Data from the app were downloaded to a server and only records where the self-reported characteristics fell within the following ranges were utilized for further analysis: age: 16–90 years (18 years in the United States); height: 110–220 cm; weight: 40–200 kg; BMI: 14–45 kg m2; and temperature: 35–42 °C. The individuals whose data were included to develop and test the prediction model were those who had completed the report for symptoms in the app and who declared that they had been tested for SARS-CoV-2 by RT-PCR and received the result. Only individuals who answered at least nine of the ten symptom questions, and who answered about loss of smell and taste, were included.

Baseline characteristics are presented as the number (percentage) for categorical variables and the mean (standard deviation) for continuous variables. Multivariate logistic regression adjusting for age, sex and BMI was applied to investigate the correlation between loss of smell and taste and COVID-19 in 15,368 UK users of the symptom tracker app who were also tested in the laboratory for SARS-CoV-2 (6,452 UK individuals tested positive and 9,186 tested negative). The results were replicated in 726 US individuals who tested positive and 2,037 US individuals who tested negative. We then randomly split the UK sample into training and test sets with a ratio of 80:20. In the training set, we performed stepwise logistic regression combining forward and backward algorithms, to identify other symptoms associated with COVID-19 independent of loss of smell and taste. We included in the model ten other symptoms (fever, persistent cough, fatigue, shortness of breath, diarrhea, delirium, skipped meals, abdominal pain, chest pain and hoarse voice) as well as age, sex and BMI, and chose as the best model the one with the lowest Akaike information criterion. We then assessed the performance of the model both in the test set and via tenfold cross-validation in the entire UK sample of 15,638 individuals using the R package cvAUC13. We further validated the prediction model in the US cohort.

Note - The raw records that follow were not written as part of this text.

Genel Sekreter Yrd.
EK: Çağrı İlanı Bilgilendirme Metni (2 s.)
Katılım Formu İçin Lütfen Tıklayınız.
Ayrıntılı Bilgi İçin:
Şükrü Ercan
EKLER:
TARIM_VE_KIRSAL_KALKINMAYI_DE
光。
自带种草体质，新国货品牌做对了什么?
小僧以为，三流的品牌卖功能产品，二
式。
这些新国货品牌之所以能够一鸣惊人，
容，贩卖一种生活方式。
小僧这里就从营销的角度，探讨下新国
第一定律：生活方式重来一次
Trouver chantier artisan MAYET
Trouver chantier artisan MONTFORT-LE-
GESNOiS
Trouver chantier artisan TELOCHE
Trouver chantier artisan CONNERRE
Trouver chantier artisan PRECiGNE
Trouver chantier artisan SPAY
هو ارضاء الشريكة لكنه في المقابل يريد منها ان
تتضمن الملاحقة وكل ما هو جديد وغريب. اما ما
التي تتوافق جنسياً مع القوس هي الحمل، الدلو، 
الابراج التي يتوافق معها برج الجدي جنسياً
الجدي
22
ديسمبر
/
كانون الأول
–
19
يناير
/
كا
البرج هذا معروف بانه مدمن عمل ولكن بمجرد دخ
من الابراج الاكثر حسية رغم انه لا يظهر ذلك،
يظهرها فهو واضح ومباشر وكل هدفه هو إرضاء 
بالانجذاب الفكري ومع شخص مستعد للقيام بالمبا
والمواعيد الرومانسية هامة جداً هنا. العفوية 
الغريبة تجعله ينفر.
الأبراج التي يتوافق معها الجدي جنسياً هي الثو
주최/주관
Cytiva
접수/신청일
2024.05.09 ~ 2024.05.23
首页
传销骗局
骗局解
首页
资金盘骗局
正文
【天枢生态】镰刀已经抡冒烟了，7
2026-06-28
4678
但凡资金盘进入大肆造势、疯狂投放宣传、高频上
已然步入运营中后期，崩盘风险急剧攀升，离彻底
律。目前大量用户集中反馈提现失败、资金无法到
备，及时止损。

For our predictive model, using the R packages pROC and epiR, we further computed the AUC (that is, the overall diagnostic performance of the model), sensitivity (positivity in disease; that is, the proportion of subjects who have the target condition (reference standard positive) and give positive test results) and specificity (negativity in health; that is, the proportion of subjects without a SARS-CoV-2 RT-PCR test who give negative model results).

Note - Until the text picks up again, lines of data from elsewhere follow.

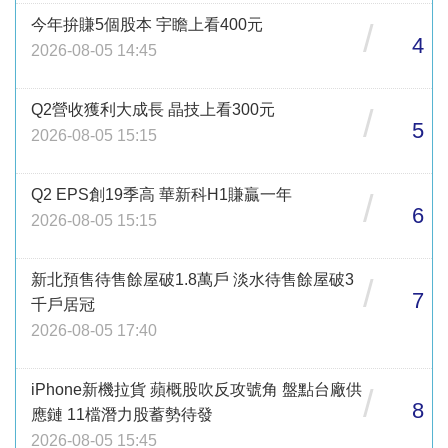
今年拚賺5個股本 宇瞻上看400元
/
4
2026-08-05 14:45
Q2營收獲利大成長 晶技上看300元
/
5
2026-08-05 15:15
Q2 EPS創19季高 華新科H1賺贏一年
/
6
2026-08-05 15:15
新北預售待售餘屋破1.8萬戶 淡水待售餘屋破3
/
7
千戶居冠
2026-08-05 17:40
iPhone新機拉貨 蘋概股吹反攻號角 盤點台廠供
/
8
應鏈 11檔潛力股蓄勢待發
2026-08-05 15:45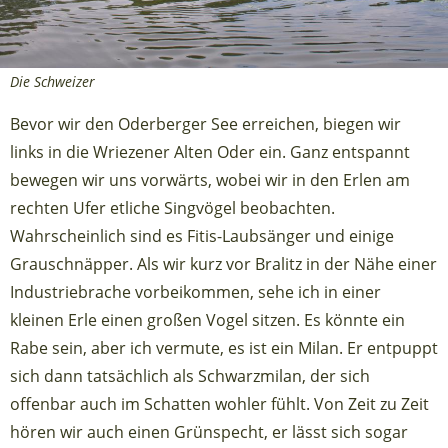
Die Schweizer
Bevor wir den Oderberger See erreichen, biegen wir
links in die Wriezener Alten Oder ein. Ganz entspannt
bewegen wir uns vorwärts, wobei wir in den Erlen am
rechten Ufer etliche Singvögel beobachten.
Wahrscheinlich sind es Fitis-Laubsänger und einige
Grauschnäpper. Als wir kurz vor Bralitz in der Nähe einer
Industriebrache vorbeikommen, sehe ich in einer
kleinen Erle einen großen Vogel sitzen. Es könnte ein
Rabe sein, aber ich vermute, es ist ein Milan. Er entpuppt
sich dann tatsächlich als Schwarzmilan, der sich
offenbar auch im Schatten wohler fühlt. Von Zeit zu Zeit
hören wir auch einen Grünspecht, er lässt sich sogar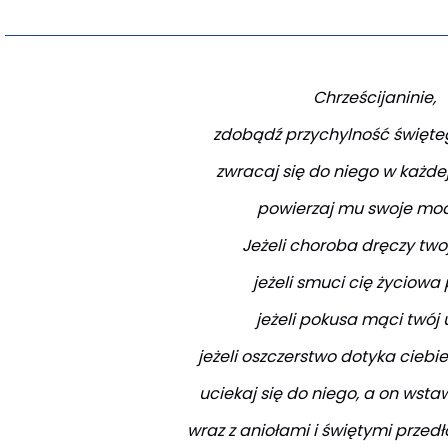
Chrześcijaninie,
zdobądź przychylność święte
zwracaj się do niego w każdej
powierzaj mu swoje mod
Jeżeli choroba dręczy twoj
jeżeli smuci cię życiowa
jeżeli pokusa mąci twój 
jeżeli oszczerstwo dotyka ciebie 
uciekaj się do niego, a on wstaw
wraz z aniołami i świętymi przed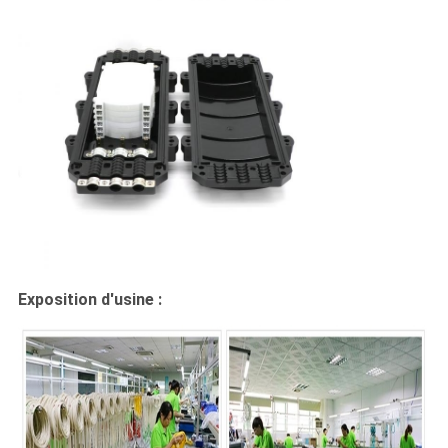
Exposition d'usine :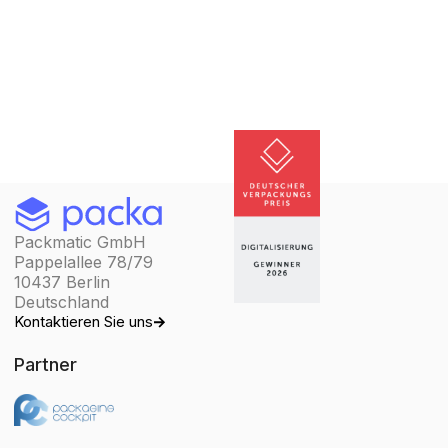
Packmatic GmbH
Pappelallee 78/79
10437 Berlin
Deutschland
Kontaktieren Sie uns
Partner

Finally, we applied the predictive model to the 805,753 individuals reporting symptoms who had not had a SARS-CoV-2 test, to estimate the percentage of individuals reporting some COVID-19 symptoms who were likely to be infected by the virus. The proportion of estimated infections was calculated repeatedly by sampling the dataset (with replacement) to obtain the 95% CIs.

Reporting Summary

Further information on research design is available in the Nature Research Reporting Summary linked to this article.